**AIM OF THE EXERCISE**
Whenever the word "will" turns up in a line below, that line should be copied.

[EXCERPTED DATA]

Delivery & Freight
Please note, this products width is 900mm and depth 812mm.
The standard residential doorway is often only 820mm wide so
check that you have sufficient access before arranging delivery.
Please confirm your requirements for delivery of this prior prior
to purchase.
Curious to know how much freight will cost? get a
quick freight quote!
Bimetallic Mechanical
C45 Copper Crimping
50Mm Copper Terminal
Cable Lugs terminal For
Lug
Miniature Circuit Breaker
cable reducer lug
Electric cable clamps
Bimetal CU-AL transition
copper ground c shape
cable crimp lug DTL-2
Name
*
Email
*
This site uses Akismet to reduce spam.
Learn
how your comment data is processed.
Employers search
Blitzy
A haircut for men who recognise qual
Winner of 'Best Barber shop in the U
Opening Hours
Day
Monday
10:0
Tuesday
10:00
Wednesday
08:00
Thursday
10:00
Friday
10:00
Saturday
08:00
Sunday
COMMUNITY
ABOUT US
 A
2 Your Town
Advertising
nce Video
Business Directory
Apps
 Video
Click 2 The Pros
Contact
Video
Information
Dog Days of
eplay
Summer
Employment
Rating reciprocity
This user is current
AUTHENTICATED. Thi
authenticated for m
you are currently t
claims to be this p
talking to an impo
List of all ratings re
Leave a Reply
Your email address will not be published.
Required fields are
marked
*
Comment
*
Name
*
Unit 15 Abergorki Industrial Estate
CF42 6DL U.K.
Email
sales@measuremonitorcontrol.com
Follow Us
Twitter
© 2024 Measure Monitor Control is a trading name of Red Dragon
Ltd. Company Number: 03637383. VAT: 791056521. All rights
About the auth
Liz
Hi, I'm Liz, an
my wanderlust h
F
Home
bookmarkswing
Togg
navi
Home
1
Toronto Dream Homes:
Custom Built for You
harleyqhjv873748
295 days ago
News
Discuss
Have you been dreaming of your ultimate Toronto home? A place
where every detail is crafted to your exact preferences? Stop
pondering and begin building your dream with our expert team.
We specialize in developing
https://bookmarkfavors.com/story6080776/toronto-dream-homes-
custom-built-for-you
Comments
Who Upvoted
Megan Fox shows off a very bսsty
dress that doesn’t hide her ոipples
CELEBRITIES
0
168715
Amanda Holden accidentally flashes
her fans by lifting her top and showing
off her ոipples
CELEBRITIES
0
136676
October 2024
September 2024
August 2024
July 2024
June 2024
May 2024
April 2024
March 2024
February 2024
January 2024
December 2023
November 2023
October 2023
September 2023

[/EXCERPTED DATA]

**EXERCISE RESPONSE**
Curious to know how much freight will cost? get a
Your email address will not be published.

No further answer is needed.